Collected data:
^^^^
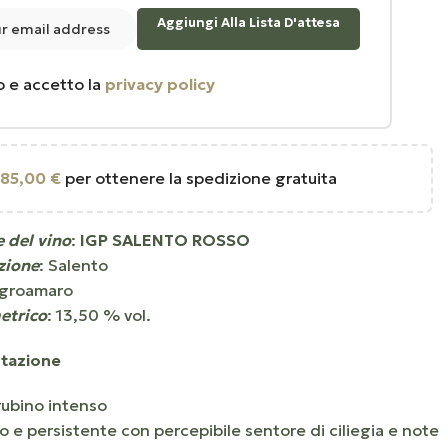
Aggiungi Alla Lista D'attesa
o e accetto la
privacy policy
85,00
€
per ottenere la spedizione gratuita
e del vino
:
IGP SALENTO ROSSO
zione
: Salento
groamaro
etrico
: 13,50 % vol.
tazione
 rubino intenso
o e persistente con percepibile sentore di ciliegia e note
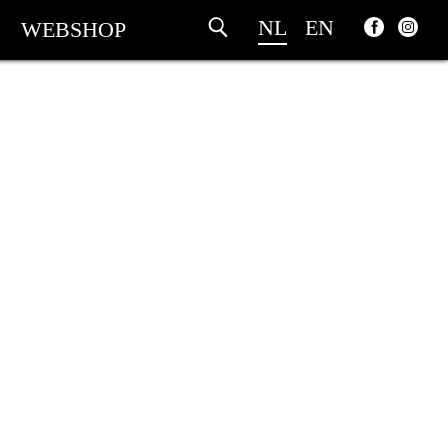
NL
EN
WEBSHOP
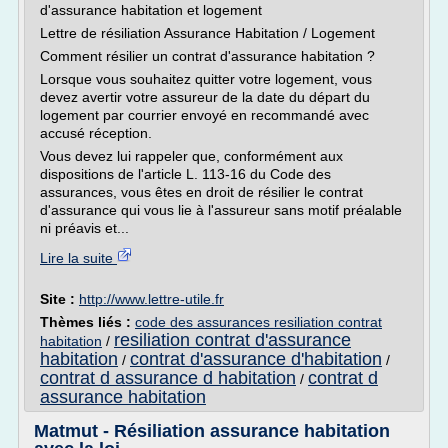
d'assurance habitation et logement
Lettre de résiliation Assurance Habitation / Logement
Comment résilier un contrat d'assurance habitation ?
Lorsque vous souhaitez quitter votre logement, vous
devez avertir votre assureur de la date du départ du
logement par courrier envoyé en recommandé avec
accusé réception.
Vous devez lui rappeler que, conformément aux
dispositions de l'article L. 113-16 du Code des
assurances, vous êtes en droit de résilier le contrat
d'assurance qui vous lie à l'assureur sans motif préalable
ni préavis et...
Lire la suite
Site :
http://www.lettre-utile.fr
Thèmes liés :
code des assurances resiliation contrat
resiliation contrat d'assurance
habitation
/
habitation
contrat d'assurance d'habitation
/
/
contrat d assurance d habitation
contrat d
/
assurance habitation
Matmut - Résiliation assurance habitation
^^^^
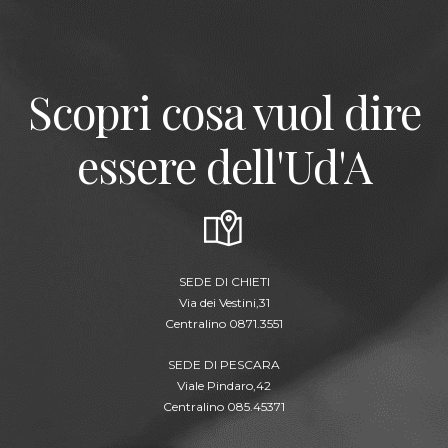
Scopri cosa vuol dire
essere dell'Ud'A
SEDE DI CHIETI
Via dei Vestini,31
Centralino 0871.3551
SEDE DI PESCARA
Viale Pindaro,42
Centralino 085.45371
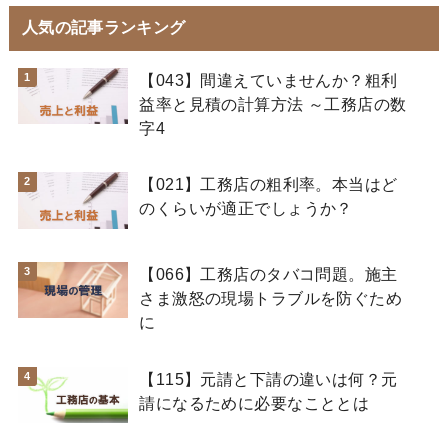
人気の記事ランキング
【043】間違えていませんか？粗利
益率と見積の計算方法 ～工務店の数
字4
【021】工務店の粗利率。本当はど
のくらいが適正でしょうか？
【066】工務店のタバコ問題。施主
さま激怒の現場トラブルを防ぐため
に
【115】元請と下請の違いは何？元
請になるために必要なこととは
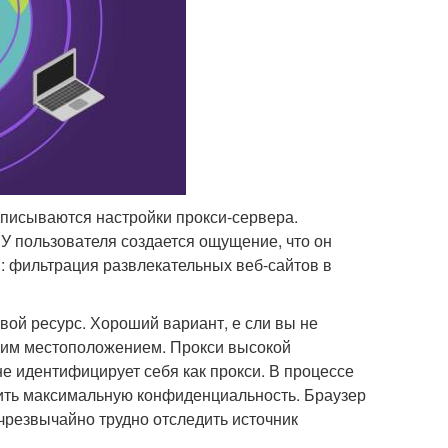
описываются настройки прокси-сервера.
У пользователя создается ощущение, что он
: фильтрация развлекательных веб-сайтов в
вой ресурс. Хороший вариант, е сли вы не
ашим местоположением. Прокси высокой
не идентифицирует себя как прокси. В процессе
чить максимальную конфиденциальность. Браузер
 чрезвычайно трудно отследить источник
^^^^
### YOUR TASK
Check each line of the records for the word "resiliation" and extract those that contain it.

### RESULT BELOW
code des assurances resiliation contrat
resiliation contrat d'assurance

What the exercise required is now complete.